Um das ganze mit vertretbarem Aufwand wenigstens ansatzweise sicher zu machen, habe ich mich auf die Suche nach Timerschaltungen gemacht und bin fündig geworden:


Folgende Fragen hätte ich zu der Schaltung:


- Wie ich das verstanden habe, sind alle blau gezeichneten Teile für die Reset-Funktion. Also Taster, C2 und R6. Kann ich die also alle weglassen?



- Durch welchen Transistor muss ich BC547 ersetzen, um damit ca. 500mA ohne das Relais schalten zu können? Ist Kühlung nötig? Ich will das ganze aus dem Original-Steckernetzteil versorgen und deshalb soll die Schaltung möglichst wenig Eigenverbrauch haben.

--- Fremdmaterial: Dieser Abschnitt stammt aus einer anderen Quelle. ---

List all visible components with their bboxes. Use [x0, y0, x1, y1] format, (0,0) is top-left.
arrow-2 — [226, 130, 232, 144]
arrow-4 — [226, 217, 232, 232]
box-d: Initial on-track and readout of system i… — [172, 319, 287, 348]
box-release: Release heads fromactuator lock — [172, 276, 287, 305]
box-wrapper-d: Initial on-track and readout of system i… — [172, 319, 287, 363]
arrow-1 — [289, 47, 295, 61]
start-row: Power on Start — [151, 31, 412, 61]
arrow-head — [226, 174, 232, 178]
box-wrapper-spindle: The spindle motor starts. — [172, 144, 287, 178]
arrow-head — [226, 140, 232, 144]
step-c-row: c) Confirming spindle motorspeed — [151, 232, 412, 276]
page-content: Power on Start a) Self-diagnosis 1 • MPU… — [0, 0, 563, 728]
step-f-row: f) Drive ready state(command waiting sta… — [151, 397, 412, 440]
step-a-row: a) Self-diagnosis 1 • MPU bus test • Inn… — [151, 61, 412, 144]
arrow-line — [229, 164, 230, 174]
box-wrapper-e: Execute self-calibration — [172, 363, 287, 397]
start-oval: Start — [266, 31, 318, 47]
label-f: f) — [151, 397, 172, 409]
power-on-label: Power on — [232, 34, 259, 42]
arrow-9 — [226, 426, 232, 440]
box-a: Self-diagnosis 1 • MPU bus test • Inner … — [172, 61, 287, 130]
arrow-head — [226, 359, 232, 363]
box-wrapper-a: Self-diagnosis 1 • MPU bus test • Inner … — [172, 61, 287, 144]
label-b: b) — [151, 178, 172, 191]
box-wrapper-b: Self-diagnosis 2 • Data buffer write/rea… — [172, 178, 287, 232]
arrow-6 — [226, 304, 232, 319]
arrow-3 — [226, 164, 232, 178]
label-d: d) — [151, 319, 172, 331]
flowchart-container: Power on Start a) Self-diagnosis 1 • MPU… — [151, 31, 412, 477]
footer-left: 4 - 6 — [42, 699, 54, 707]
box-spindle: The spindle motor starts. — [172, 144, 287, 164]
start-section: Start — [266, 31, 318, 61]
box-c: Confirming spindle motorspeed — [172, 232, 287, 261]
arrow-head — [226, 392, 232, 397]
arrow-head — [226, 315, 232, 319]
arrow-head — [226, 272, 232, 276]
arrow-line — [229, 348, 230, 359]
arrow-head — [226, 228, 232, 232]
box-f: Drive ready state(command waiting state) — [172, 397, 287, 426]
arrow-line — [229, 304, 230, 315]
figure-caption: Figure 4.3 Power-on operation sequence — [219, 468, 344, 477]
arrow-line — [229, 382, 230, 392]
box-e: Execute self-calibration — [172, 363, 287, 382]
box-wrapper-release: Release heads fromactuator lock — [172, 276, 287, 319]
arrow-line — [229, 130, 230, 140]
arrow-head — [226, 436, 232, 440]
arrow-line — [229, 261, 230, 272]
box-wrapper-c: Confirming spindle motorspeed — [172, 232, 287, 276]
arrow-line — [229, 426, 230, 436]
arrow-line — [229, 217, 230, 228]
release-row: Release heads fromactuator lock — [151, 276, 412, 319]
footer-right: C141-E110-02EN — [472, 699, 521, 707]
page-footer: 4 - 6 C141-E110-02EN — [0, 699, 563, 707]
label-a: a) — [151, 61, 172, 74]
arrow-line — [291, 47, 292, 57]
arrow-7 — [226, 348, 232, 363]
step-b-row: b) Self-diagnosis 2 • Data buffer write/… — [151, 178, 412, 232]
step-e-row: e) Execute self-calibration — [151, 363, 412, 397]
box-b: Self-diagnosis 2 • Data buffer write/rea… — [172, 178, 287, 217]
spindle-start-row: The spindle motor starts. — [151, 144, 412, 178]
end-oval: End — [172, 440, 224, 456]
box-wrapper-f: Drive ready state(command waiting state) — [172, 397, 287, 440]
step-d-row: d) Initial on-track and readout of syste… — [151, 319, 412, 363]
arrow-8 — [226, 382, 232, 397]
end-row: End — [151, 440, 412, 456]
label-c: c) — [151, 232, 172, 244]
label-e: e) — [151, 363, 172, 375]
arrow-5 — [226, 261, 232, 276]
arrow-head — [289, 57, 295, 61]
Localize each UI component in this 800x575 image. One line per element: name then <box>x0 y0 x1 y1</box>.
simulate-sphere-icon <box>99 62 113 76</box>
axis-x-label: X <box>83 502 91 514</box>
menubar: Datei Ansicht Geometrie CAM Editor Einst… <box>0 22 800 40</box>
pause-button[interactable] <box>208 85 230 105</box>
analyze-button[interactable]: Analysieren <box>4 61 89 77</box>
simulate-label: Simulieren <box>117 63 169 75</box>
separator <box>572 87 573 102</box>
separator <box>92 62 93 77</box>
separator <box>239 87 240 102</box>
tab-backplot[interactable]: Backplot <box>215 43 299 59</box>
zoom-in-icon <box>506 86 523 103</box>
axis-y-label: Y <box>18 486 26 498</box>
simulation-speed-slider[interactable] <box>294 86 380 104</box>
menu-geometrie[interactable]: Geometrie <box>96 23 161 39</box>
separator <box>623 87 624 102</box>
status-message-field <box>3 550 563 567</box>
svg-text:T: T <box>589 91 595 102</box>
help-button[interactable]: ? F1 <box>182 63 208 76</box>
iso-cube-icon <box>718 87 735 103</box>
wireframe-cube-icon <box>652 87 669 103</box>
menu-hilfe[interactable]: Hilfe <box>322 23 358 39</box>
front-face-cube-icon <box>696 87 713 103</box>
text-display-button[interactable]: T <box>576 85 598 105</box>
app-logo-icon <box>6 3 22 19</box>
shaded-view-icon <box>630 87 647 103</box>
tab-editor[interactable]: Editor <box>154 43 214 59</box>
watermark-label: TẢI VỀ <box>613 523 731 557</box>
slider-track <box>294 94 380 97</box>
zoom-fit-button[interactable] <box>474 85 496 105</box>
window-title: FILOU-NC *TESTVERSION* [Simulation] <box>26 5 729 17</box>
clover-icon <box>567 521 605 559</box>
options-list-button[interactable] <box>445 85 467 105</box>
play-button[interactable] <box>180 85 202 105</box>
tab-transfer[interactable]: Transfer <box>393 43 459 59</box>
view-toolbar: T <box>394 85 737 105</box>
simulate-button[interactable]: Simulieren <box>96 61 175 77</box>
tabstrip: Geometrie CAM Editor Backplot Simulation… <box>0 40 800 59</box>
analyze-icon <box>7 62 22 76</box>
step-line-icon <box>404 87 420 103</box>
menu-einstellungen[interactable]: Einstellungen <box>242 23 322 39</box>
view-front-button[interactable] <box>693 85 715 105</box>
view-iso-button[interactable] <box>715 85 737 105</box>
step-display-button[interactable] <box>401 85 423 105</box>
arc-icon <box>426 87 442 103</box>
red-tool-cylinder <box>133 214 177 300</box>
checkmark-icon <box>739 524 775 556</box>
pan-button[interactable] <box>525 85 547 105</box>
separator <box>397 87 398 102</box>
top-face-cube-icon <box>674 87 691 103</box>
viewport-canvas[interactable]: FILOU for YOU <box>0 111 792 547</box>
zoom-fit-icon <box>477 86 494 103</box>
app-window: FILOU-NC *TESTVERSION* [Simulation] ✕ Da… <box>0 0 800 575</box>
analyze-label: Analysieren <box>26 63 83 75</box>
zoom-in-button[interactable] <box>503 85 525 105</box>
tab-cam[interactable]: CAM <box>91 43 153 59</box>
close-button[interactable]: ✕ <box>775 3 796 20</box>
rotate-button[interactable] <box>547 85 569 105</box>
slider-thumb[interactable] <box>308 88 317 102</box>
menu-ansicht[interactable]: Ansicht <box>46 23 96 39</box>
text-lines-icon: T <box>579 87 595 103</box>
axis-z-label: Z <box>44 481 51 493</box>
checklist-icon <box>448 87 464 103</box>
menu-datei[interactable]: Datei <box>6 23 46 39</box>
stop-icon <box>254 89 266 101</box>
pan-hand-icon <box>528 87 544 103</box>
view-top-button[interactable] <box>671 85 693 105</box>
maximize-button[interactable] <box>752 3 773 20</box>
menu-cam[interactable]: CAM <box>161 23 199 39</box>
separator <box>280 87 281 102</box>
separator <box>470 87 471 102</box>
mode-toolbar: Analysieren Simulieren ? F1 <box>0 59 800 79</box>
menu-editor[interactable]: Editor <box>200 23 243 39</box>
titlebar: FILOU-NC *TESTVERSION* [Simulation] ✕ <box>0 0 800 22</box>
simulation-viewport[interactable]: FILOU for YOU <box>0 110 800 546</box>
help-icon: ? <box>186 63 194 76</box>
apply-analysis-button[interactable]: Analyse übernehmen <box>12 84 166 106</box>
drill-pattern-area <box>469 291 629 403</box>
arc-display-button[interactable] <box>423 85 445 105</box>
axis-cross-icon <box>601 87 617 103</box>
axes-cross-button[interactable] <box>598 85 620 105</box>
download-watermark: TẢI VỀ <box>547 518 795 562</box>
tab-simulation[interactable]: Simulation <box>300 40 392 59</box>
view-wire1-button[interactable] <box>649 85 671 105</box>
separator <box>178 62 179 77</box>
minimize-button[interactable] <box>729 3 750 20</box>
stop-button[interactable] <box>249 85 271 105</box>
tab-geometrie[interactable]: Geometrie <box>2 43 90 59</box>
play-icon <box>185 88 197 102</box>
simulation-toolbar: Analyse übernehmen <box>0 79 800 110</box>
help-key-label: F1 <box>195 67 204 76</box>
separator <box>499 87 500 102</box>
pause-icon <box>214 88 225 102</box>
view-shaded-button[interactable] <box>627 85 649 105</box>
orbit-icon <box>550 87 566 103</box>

- Wie groß ist der Aufwand, hier eine "Start-Taste" nachzurüsten, dass der Timer erst anläuft, wenn man auf diese drückt und auch bei kurzem Stromausfall nicht unkontrolliert wieder anläuft. Bei einer Relaisschaltung kommt mir da sofort die Schaltung vom selbsthaltenden Relais, aber wie kann man sowas mit Transistoren nachbilden?



Danke vielmals im Voraus



Gruß



Manuel


Die drehen mit der Akkuspannung runter -- dachte ich.

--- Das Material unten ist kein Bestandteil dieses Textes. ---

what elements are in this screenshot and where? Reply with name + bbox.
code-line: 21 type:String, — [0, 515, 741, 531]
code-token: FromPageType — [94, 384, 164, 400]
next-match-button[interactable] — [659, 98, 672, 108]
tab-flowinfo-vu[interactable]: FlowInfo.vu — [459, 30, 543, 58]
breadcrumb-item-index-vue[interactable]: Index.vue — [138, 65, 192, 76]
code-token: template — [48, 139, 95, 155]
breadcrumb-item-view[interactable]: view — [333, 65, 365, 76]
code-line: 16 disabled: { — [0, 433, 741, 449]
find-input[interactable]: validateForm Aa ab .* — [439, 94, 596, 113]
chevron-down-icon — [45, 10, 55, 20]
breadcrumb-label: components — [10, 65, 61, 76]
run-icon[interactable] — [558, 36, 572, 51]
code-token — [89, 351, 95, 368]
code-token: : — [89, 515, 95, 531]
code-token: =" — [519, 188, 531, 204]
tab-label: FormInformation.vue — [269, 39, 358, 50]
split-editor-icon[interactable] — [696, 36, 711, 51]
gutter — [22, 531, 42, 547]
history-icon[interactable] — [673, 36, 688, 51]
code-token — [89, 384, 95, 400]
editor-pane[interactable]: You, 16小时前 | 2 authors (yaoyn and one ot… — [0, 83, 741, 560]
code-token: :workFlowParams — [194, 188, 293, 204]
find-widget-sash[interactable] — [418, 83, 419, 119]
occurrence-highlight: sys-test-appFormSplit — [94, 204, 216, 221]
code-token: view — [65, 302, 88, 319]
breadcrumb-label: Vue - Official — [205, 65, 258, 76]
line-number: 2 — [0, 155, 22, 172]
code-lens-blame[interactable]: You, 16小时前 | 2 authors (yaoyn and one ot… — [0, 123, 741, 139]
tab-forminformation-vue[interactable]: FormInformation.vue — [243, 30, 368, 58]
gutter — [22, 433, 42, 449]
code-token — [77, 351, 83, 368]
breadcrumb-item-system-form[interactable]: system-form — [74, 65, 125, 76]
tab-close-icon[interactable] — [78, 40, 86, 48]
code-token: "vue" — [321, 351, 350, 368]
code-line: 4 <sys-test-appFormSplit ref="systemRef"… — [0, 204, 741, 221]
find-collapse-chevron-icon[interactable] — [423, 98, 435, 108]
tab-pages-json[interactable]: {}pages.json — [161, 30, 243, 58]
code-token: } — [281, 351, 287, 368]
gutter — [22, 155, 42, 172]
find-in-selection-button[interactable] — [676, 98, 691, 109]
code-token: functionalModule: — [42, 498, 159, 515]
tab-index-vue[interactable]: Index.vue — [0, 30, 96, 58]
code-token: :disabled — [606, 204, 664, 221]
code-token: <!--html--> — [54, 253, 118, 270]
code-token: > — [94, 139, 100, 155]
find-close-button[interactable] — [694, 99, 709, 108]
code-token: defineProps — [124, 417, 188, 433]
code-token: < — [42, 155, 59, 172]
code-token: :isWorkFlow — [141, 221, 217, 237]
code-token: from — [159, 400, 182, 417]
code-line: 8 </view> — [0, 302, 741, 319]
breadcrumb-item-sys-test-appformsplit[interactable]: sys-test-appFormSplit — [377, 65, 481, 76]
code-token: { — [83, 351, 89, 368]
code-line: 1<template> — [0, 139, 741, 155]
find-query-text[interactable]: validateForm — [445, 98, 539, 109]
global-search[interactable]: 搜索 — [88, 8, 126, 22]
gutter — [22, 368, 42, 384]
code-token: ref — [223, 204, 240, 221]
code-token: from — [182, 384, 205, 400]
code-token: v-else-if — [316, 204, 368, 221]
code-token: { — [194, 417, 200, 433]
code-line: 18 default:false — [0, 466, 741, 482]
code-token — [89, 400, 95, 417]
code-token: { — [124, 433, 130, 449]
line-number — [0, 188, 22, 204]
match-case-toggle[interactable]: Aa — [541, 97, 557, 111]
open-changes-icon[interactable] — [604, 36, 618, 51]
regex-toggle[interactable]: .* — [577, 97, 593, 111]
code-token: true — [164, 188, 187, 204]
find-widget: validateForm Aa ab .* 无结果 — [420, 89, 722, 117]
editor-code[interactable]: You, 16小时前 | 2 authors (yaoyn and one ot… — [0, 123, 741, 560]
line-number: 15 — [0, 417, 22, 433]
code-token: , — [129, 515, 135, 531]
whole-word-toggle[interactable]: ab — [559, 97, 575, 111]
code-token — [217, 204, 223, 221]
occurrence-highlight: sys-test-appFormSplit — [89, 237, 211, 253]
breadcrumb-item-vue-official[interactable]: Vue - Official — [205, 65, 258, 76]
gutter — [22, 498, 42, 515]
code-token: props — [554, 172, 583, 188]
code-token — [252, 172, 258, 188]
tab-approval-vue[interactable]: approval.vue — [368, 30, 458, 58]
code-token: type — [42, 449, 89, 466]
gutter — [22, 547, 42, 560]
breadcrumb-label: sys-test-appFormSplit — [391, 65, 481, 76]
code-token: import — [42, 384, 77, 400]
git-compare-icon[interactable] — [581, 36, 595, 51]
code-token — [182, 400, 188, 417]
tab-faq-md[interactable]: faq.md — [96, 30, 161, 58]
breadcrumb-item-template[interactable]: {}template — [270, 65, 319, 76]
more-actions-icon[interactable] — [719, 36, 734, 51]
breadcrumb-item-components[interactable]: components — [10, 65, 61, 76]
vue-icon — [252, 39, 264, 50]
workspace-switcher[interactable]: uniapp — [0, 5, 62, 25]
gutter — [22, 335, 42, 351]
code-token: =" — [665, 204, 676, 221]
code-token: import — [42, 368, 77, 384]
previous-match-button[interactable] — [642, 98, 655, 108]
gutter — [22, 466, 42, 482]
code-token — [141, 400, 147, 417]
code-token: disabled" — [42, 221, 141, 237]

Fertigen Zeitschalter verwenden.

Pin auf Masse? probieren

Vergleichsliste, Vergleichstyp, Schalttransistor, da geht fast alles

probieren

Carsten

Taxi verfahren http://ruthe.de/cartoons/strip_0461.jpg

Nimm einfach eine altmodische 24 Std. Steckdosenschaltuhr mit Synchronmotor- antrieb von der Sorte mit separate Reiter für einschalten und ausschalten. Nur den Reiter für "aus" auf die gewünschte Zeit stecken und los geht's.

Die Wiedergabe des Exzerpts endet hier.